Pizza Review: The pizza was absolutely delicious, but the service was terrible ... I won't go back.
Sentiment: {'neg': 0.223, 'neu': 0.644, 'pos': 0.134, 'compound': -0.3926} 

Math Complaint: I love machine learning, but I hate the math behind it.
Sentiment: {'neg': 0.345, 'neu': 0.478, 'pos': 0.177, 'compound': -0.5346} 

Mixed Sentence: The food was delicious but the service was terrible.
Sentiment: {'neg': 0.307, 'neu': 0.519, 'pos': 0.174, 'compound': -0.4215}


[nltk_data] Downloading package vader_lexicon to /root/nltk_data...
[nltk_data]   Package vader_lexicon is already up-to-date!

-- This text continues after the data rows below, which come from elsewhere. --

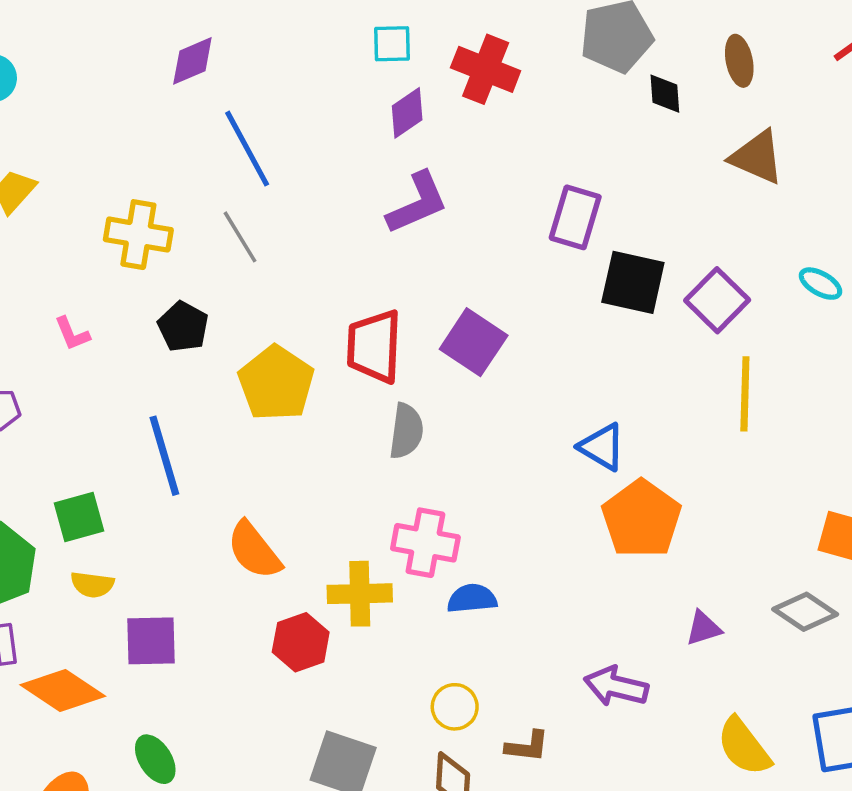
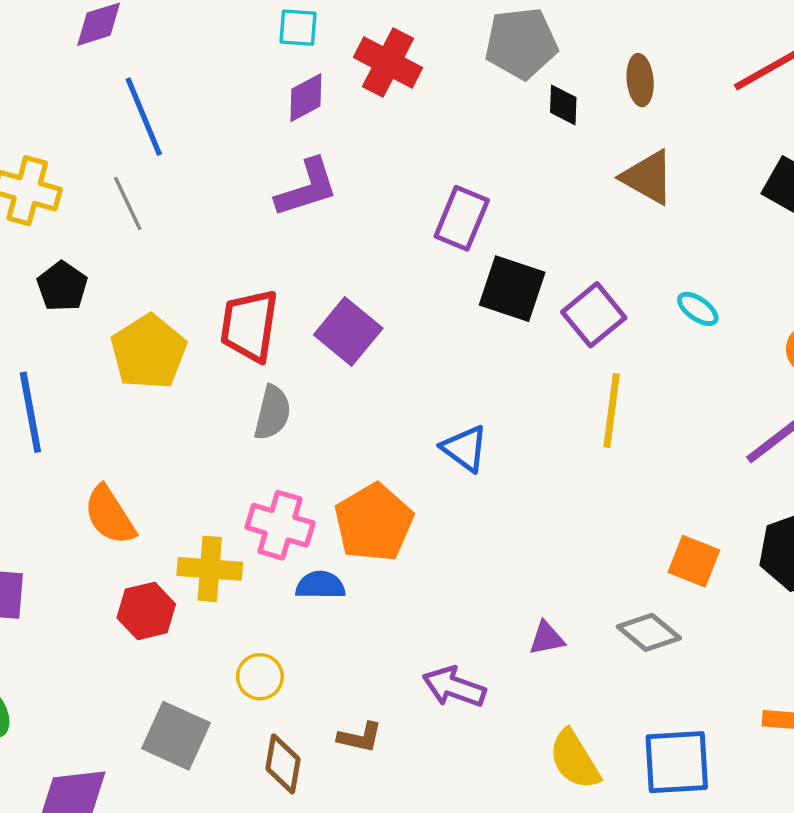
orange pentagon: (642, 519) -> (374, 523), moved
yellow circle: (455, 707) -> (260, 677), moved

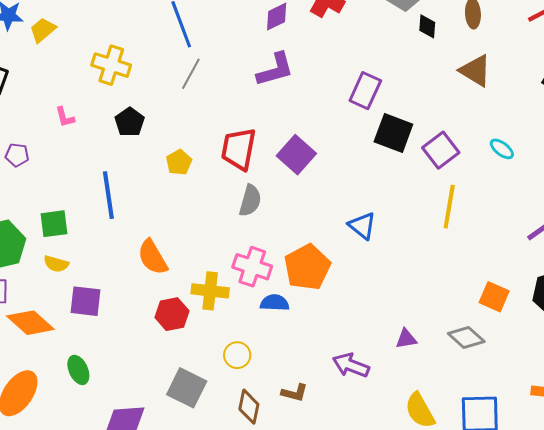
gray line: (128, 203) -> (191, 74), moved, turned 52
yellow pentagon: (149, 352) -> (179, 162), size x0.6

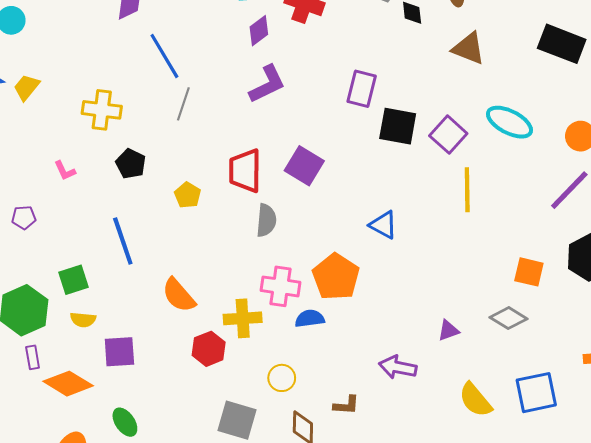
cyan ellipse: (502, 149) -> (509, 122), size x1.8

VADER correctly detects mixed sentiment when positive and negative words appear together. In the Pizza Review, “delicious” and “terrible” produce a slightly negative compound score (–0.3926). The Math Complaint also shows mixed sentiment and results in a negative score (–0.5346). The test sentence “The food was delicious but the service was terrible” similarly yields a mixed sentiment score (–0.4215). This confirms that VADER handles opposing sentiment cues by producing balanced, near-neutral results that lean toward the stronger emotion.